Understanding the High Net Worth Client

There are not many things that a room full of financial planners or investment advisers will agree upon - but an area sure to gain consensus is the need to work with High Net Worth (HNW) clients. However, while most advisers aspire to work with HNW clients, very few do so successfully with any scale or significance. Most have a few HNW clients, but all too few of them.

Why?


I think it comes down to some relatively straightforward reasons:

1. Advisers don't understand what a HNW client is for their own business needs;

2. Advisers don't know where to find them;

3. Advisers don't work out what matters to the HNW clients, and then deliver accordingly.

The first point may seem a no brainer to many – yet it is anything but. Is a HNW client the person someone earning $300,000 per annum with a $2 million dollar home (with a million dollar mortgage), a flash company (or leased) car in the driveway? Or is it the person who lives perhaps more modestly in the suburbs and on a more modest income, but who has accumulated a $3,000,000 investment portfolio?
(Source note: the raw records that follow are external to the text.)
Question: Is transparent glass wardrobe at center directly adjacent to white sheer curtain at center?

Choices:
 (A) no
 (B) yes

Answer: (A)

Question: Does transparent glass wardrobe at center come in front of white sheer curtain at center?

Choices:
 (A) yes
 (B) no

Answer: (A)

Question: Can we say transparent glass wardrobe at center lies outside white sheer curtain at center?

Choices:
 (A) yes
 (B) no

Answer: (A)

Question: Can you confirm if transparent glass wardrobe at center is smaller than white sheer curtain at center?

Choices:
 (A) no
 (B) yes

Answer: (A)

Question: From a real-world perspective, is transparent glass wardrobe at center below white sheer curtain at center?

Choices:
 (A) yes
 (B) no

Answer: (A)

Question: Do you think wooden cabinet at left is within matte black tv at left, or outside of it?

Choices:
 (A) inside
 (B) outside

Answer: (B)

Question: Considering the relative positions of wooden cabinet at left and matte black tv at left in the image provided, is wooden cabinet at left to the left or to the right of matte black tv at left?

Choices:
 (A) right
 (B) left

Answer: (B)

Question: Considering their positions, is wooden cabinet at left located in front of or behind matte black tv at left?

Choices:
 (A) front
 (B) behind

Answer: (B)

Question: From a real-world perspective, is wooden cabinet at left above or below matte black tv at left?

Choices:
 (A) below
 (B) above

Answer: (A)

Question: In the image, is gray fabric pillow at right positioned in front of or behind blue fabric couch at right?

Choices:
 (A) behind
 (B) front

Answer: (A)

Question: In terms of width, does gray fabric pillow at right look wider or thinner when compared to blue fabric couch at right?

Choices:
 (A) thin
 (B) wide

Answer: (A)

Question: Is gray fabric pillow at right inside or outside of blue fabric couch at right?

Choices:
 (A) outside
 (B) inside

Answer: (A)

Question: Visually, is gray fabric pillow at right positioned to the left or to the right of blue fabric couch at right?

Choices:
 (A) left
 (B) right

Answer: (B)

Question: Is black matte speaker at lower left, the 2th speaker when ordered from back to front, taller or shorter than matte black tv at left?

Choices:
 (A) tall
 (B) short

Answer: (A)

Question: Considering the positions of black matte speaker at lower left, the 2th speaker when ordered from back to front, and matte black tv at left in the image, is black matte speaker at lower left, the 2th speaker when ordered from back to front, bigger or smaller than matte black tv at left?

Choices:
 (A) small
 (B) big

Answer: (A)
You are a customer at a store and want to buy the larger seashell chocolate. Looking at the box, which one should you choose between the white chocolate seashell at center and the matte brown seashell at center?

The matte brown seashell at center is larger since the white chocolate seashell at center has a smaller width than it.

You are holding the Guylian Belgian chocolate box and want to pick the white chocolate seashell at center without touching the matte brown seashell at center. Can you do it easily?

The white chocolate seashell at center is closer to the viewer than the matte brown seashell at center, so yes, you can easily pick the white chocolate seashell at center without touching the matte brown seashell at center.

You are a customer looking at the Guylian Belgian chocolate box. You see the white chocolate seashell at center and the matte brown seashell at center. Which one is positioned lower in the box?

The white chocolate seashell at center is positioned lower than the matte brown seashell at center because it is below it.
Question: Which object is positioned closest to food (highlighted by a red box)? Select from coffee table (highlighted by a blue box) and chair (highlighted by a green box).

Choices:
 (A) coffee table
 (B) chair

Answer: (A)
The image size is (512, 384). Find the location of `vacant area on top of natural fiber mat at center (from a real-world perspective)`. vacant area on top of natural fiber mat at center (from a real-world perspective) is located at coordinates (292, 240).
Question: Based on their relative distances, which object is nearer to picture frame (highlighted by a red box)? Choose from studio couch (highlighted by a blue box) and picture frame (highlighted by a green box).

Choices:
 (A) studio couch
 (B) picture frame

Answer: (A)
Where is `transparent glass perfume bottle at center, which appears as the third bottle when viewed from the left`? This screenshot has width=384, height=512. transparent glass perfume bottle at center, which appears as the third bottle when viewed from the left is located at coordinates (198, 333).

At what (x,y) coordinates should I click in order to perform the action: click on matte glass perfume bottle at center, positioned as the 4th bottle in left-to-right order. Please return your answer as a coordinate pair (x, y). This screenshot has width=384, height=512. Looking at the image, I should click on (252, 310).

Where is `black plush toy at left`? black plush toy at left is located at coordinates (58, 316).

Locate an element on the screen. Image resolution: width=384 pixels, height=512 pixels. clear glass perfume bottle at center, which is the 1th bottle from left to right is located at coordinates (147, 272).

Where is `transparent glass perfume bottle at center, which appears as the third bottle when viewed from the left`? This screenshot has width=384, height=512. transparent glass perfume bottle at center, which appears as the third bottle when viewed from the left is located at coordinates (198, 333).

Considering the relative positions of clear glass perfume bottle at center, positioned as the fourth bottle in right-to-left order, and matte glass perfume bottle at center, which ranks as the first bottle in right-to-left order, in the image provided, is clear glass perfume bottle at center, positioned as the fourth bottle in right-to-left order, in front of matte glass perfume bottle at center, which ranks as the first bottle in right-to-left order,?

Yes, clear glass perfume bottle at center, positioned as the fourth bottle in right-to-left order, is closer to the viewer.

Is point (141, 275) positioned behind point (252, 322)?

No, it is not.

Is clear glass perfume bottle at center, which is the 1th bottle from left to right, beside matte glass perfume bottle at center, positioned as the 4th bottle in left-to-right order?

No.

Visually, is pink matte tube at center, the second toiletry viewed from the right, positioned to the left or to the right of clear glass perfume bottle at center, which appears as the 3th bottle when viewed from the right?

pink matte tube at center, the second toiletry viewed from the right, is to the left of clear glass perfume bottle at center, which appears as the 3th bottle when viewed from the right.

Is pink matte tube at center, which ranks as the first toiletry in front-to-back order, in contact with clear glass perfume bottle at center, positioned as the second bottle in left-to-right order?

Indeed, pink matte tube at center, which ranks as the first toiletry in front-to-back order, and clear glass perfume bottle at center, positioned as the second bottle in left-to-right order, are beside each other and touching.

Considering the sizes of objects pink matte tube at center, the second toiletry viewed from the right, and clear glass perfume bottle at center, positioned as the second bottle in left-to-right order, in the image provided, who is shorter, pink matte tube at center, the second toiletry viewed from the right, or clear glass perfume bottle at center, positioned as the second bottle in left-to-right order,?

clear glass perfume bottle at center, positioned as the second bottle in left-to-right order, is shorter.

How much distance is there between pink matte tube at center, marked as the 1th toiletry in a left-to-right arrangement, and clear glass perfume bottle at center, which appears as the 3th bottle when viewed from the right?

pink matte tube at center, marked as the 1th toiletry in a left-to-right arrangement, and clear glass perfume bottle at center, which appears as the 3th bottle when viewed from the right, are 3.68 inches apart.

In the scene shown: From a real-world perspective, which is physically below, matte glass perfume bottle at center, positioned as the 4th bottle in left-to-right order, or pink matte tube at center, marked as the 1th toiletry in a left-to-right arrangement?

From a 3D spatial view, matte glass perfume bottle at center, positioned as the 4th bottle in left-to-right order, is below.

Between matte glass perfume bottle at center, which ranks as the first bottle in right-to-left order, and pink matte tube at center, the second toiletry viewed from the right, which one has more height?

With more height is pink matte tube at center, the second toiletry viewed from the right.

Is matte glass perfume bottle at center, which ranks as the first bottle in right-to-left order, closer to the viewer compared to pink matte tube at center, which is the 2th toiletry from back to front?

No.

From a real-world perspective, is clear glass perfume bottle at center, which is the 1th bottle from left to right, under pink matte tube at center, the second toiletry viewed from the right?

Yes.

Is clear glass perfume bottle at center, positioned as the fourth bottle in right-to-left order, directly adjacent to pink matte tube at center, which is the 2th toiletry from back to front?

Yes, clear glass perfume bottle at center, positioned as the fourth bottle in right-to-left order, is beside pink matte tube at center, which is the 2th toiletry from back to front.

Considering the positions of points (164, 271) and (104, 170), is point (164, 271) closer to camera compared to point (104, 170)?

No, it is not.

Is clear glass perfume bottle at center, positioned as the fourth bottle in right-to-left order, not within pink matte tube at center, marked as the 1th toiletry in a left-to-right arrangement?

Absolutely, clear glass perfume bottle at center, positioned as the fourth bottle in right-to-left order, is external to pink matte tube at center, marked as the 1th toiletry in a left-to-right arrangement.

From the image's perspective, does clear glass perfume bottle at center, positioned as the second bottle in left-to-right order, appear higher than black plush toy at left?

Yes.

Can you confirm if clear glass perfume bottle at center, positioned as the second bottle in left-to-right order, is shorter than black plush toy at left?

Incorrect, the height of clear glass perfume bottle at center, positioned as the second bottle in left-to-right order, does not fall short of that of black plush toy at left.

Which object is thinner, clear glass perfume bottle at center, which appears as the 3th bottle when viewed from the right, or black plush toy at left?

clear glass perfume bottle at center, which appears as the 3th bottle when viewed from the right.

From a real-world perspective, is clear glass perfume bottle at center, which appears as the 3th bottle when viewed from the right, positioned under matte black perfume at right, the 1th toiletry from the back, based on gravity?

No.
Either of these profiles could met somebody's HNW definition. But finding them, and appealing to them as an advice provider, might take very different strategies.

To successfully pursue a strategy of building a HNW clientele, the very first step is to be clear about what those clients look like. Understanding more than just the demographics and fiscal measures that define your target market, you need to understand their issues and typical motivators before you are able to realistically find them in volume and be of interest to them.

Finding them?


In this country, many of the clients who would qualify as HNW are not found loitering about in easy-to-spot packs, moving from one ridiculously priced wine bar to another. There is rarely a watering hole that you can go to and find the HNW herd gathered together conveniently.

But, they do mix socially, they do business together, and they often have extensive business networks and wide circles of influence. Personal introduction, word of mouth marketing, centre of influences - these are the ways to find and approach the HNW client. It takes time and personal observation and good positioning to create those initial opportunities. And, it will usually take quite some time before you gather the first few ideal HNW clients.

Part of getting that positioning right is directly linked to the third and vital reason for so few financial planners or investment advisers appealing to HNW clients. More often than not, we do not take time to understand the affluent client, and then fail to address their specific needs and beliefs.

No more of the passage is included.